Intermodal traffic increased by 16% in the quarter, but average revenue per car fell by 9% compared to the previous year.

Due to strong import demand, international intermodal volumes increased by 26%, outperforming the strong container flows via the West Coast ports.

Domestic intermodal traffic grew as the railroads took more and more shipments away from trucks.


The number of wagonloads sold rose by 5 %, particularly for fertilizers (up 3 %) and grain and chemicals (up 8 %).

Coal revenues continued their long-term decline, falling 29% in the quarter, but UP expects to partially offset this decline in 2025 under a new contract with the Lower Colorado River Authority of Texas, an electric utility.

Grain benefited from a good harvest and strong export business to Mexico, while demand for plastics also increased, Kenny Rocker, executive vice president of marketing and sales, said in the conference call. "There was weaker demand for building materials, sand and stone. We are closely monitoring potential tariff changes that could impact volumes. We expect a weaker economic environment in 2025."

Freight volumes are to be increased through ongoing project developments worth 1.5 billion US dollars. A particular target in this area is the Gulf Coast.

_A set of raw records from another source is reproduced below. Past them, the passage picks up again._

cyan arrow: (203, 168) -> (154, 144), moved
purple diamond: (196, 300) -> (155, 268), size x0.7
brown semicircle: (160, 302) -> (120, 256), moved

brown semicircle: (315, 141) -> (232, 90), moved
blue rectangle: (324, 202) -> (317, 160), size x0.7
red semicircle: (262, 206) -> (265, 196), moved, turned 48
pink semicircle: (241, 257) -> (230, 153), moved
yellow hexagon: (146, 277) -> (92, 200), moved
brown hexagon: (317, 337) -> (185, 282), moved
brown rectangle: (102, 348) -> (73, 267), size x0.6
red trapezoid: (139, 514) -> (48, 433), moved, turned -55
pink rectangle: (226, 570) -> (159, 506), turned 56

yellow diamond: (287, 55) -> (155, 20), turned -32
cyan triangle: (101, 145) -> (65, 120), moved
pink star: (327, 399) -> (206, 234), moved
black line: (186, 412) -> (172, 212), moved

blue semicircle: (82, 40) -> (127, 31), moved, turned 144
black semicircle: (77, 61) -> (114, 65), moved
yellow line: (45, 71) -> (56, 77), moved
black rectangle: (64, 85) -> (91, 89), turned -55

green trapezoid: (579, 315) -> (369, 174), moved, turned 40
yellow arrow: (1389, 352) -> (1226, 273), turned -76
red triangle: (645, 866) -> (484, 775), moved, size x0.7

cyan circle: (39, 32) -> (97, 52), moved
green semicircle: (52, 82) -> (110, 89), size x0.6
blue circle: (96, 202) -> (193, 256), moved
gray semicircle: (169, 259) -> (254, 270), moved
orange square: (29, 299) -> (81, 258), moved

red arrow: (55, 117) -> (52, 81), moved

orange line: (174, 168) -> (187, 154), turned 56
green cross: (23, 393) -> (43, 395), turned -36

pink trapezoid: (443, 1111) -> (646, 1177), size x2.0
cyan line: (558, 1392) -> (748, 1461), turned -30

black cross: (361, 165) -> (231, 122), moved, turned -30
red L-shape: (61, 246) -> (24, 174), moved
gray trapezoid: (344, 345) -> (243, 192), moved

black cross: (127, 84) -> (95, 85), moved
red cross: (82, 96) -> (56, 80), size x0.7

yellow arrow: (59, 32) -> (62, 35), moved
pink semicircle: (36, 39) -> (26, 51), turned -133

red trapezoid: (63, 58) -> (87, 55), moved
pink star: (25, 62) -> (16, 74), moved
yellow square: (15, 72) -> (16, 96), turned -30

The operating ratio was 58.7%, an improvement of 220 basis points, whereby the ratification of a new wage agreement had an unfavorable effect of 70 basis points.

Operating income increased 5% to a record $2.5 billion.

"There are a lot of unknowns in 2025 - tariffs, regulatory changes, interest rates - but it's been that way for the 40-plus years I've been in the railroad business. It is what it is," said Vena, who began his career as a train conductor. "Operating with a 'buffer' in wagons, locomotives and operational capacity has paid off. We expect high single-digit to low double-digit growth in 2025."